Gold has traditionally been a safe bet during crisis mode for economies, historically we have seen a flood of gold investors looking to offset existing positions or largely looking for a quick buck. Gold prices have always fluctuated with inflation, we have seen it time and time again. Inflation comes in a few varieties but the one that effects gold the most is monetary inflation which is generally caused by the sudden increase of money in the economy.
The most obvious candidate for this occurrence is quantitative easing, when a central bank decides to print money through quantitative easing, we quite literally have an increase in the total amount of dollars on hand, and historically inflation levels rise. The exception to this rule is that the brief stimulus packages that we have seen in the past do not consistently influence inflation levels over the long term. Inflation has remained consistently low for over a decade with many economies struggling to reach 2% inflation after the events of the Global Financial Crisis, and only just reaching inflation targets in the most recent years.
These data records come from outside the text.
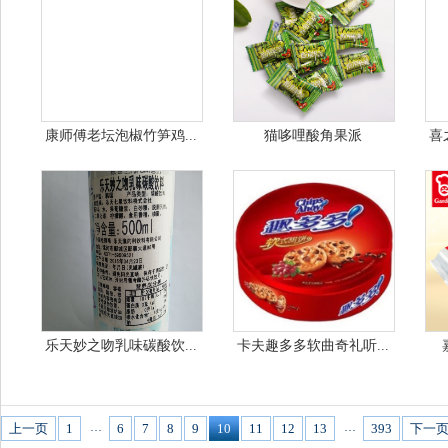
康师傅老坛泡椒竹笋鸡...
猫哆哩酸角果派
喜
乐天妙之吻乳味碳酸饮...
卡夫趣多多软曲奇礼听...
…
…
上一页
1
6
7
8
9
10
11
12
13
393
下一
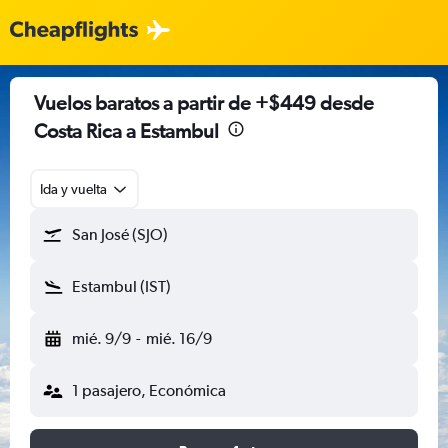
Vuelos baratos a partir de +$449 desde
Costa Rica a Estambul
Ida y vuelta
San José (SJO)
Estambul (IST)
mié. 9/9
-
mié. 16/9
1 pasajero, Económica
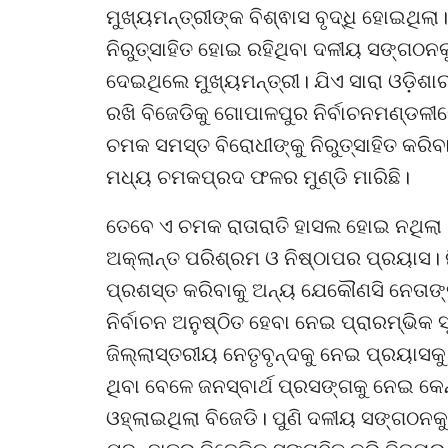
ମୁଖ୍ୟମନ୍ତ୍ରୀଙ୍କ ବିଶ୍ଵାସ ବୃଦ୍ଧି ହୋଇଥ
ନିରୁତ୍ସାହିତ ହୋଇ ରହିଥିବା ଦଳୀୟ ସଙ୍ଗଠନକୁ
ଦେଇଥିଲେ ମୁଖ୍ୟମନ୍ତ୍ରୀ। ଯିଏ ସାରା ଓଡ଼ିଶା
ରଖି ବିଜେଡିକୁ ଗୋପାଳପୁର ନିର୍ବାଚନମଣ୍ଡଳୀ
ଚମକ ସମସ୍ତ ବିରୋଧୀଙ୍କୁ ନିରୁତ୍ସାହିତ କରି
ମଧ୍ୟ ଚମକପ୍ରଦ ଫଳର ମୁଣ୍ଡି ମାରିଛି।
ତେବେ ଏ ଚମକ ରାତାରାତି ହାସଲ ହୋଇ ନଥିଲା।
ଅକ୍ଲାନ୍ତ ପରିଶ୍ରମ ଓ ନିଷ୍ଠାପର ପ୍ରୟାସ। ନି
ପ୍ରଶସ୍ତ କରିବାକୁ ଅନ୍ୟ ଯେକୌଣସି ନେତାଙ୍କ 
ନିର୍ବାଚନ ଅନୁଷ୍ଠିତ ହେବା ନେଇ ପ୍ରାରମ୍ଭିକ ସୂ
ଜିଲ୍ଲାସ୍ତରୀୟ ନେତୃବୃନ୍ଦକୁ ନେଇ ପ୍ରୟାସକୁ
ଥିବା ବେଳେ ଜନସ୍ବାର୍ଥ ପ୍ରସଙ୍ଗକୁ ନେଇ କେନ
ଓହ୍ଲାଇଥିଲା ବିଜେଡି। ପୁଣି ଦଳୀୟ ସଙ୍ଗଠନକ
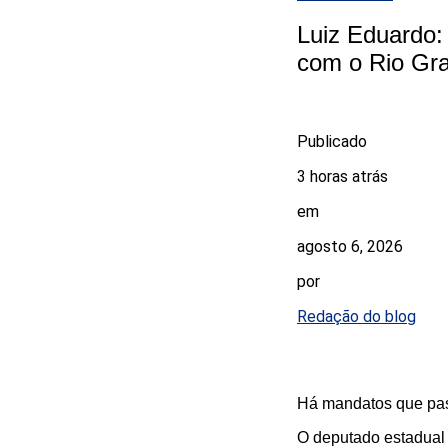
Luiz Eduardo:
com o Rio Gr
Publicado
3 horas atrás
em
agosto 6, 2026
por
Redação do blog
Há mandatos que pas
O deputado estadual 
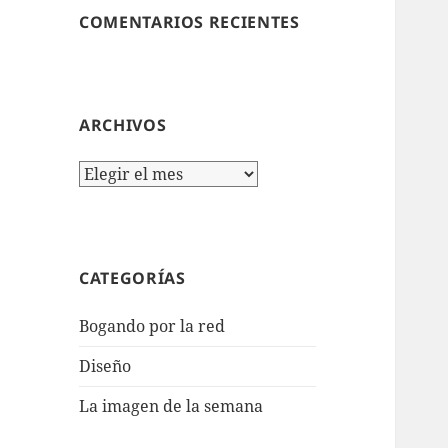
COMENTARIOS RECIENTES
ARCHIVOS
Archivos
CATEGORÍAS
Bogando por la red
Diseño
La imagen de la semana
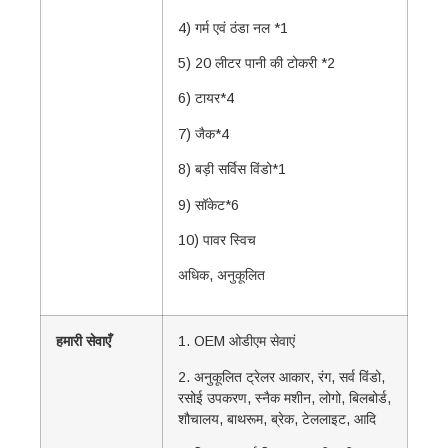
4) गर्म एवं ठंडा नल *1
5) 20 लीटर पानी की टोकरी *2
6) टायर*4
7) जैक*4
8) बड़ी सर्विस विंडो*1
9) सॉकेट*6
10) पावर स्विच
अधिक, अनुकूलित
हमारी सेवाएँ
1. OEM ओडीएम सेवाएं
2. अनुकूलित ट्रेलर आकार, रंग, सर्व विंडो,
रसोई उपकरण, स्नैक मशीन, लोगो, बिलबोर्ड,
शौचालय, बाथरूम, ब्रेक, टेललाइट, आदि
Which again is a cause for concern, the relationship between money supply and inflation is a positively correlated one. So, in a period post GFC where we have seen GDP growth continue, why has inflation remained relatively low compared to the money supply? Naturally other economic activities do explain this phenomenon, when physical cash is printed it will affect inflation, however in the FED’s case it was digital currency, until this currency has a physical its effects aren’t realised.
The question to ask is how will the new wave of QE that we are seeing now affect the economy? Large pumps of exceptionally large volumes of money are to be injected directly into the economy in physical cash. This is a very different process that we are used to seeing what we have seen before, especially in the US based case which is anticipating a 1 trillion-dollar injection to try starving off a coronavirus recession.
Ultimately these questions on inflation are apart of the reason we are seeing gold prices fluctuate, but not all the reasons for it. For all intents and purposes Gold should be rising in value right now, dropping bond yields and crashing stock markets indicate a poorly performing economy. Nothing new there but historically the haven of gold would rise and that has occurred to begin with but now drops and swings are occurring, now where near as wild as stocks but none the less its still been volatile.
The way I see it there are two possibilities:
- Institutional investors are in need of cash to meet the margin requirements on leveraged products they have currently in the red. Gold is pretty liquid and easily converted to cash, so perhaps we are seeing a portion of investors exchanging goods, its plausible and explains the scenario.
- The uncertainty on inflation fallout from stimulus packages has investors concerned, and the idea of gold and the safe haven has started fleeting.
Naturally I’m speculating as much as the next person when it comes to this opinion piece but there is logic behind the possibilities.